Using the skeleton design that Michelle wrote about above, it can be more easily visualized with all the functions next to each other, and I updated the function headers to a more refined design by referencing the current implementation of the Transformer sandbox.

import sys
from lark import Lark, Transformer
from lark.lexer import Token
import json
from vars_parser import evalVars

grammar_f = open("dsl_grammar.lark")
dsl_grammar = grammar_f.read()
grammar_f.close()

Class TreeToDict(Transformer):
    def game(self, s):
        return NULL

    def room(self, s):
        return NULL

    def connection(self, s: list[tuple[str, str]]) -> tuple[str, dict]:
        return ("connections", dict(s))

    def item(self, s: list) -> tuple[str, tuple[str, dict]]:
        return ('ITEM', dict(s))

    def action(self, s):
        return NULL

    def ESCAPED_STRING(self, s):
        return NULL

    def property(self, s):
        return NULL

    def start_g(self, s: list[str]) -> tuple[str, str]:
        return ("start", s[0])

    def end_g(self, s: list[str]) -> tuple[str, str]:
        return ("end", s[0])

    def id(self, s: list[str]) -> tuple[str, str]:
        return ("id", s[0])

    def location(self, s: list[str]) -> tuple[str, str]:
        return ("location", s[0])

    def phrase(self, s: list[Token]) -> str:
        return ' '.join(s)

    # replaces both a single connection and a property with a tuple
    connection = tuple
    property = tuple

# reform the tree to fit the WDL syntax, calls helper functions below
def reform_tree(transformed_tree):
    return NULL

# load free-floating item/room property-value pair into an intermediate free-floating properties dictionary
def load_free_property(property):
    return NULL

# extract item from room and load item in separate ITEMS dictionary
def extract_items(transformed_tree):
    return NULL

# place free-floating properties into their appropriate place
def place_free_properties(free_properties, transformed_tree):
    return NULL

The simple functions have content in their function, while the more complex ones are just the skeleton with a generic 'return NULL' statement. This design is very similar to the current implementation with the exception of a few functions specific to the actions using the transformed tree of basic features. A more detailed description of the functions is found in Michelle's explanation above.

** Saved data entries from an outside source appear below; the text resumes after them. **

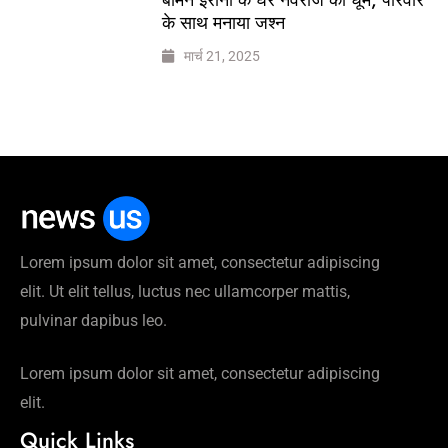
के साथ मनाया जश्न
मार्च 21, 2025
Lorem ipsum dolor sit amet, consectetur adipiscing
elit. Ut elit tellus, luctus nec ullamcorper mattis,
pulvinar dapibus leo.
Lorem ipsum dolor sit amet, consectetur adipiscing
elit.
Quick Links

john-hahn commented 3 years ago

Michelle and I met for the last time today and confirmed the design to be that of the comment above. The headers of the functions were slightly altered to accommodate the input and output specification. For example, def start_g(self, s) to def start_g(self, s: list[str]) -> tuple[str, str]:. Apart from that, we both agreed on the design to have those functions mentioned above in the TreetoDict() class and to have four functions that manipulate the transformed tree.

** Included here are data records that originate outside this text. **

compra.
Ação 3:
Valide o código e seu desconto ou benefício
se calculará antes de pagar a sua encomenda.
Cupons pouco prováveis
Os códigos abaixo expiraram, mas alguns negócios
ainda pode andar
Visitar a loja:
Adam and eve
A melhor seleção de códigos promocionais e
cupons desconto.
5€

The implementation will come after this, building around the skeleton design. Documentation of these functions will be done as it is implemented, in case there are any slight changes to the design throughout the process. Lastly, a function that loads up the JSON file to the directory should be included once the intermediate stage is fully implemented.

ecoble commented 3 years ago

Issue Score: ✔️++

Comments: Great work on this issue! The documentation created is excellent, as well as the status updates! Be sure to associate issues with their proper milestone so they can be picked up by the grading script.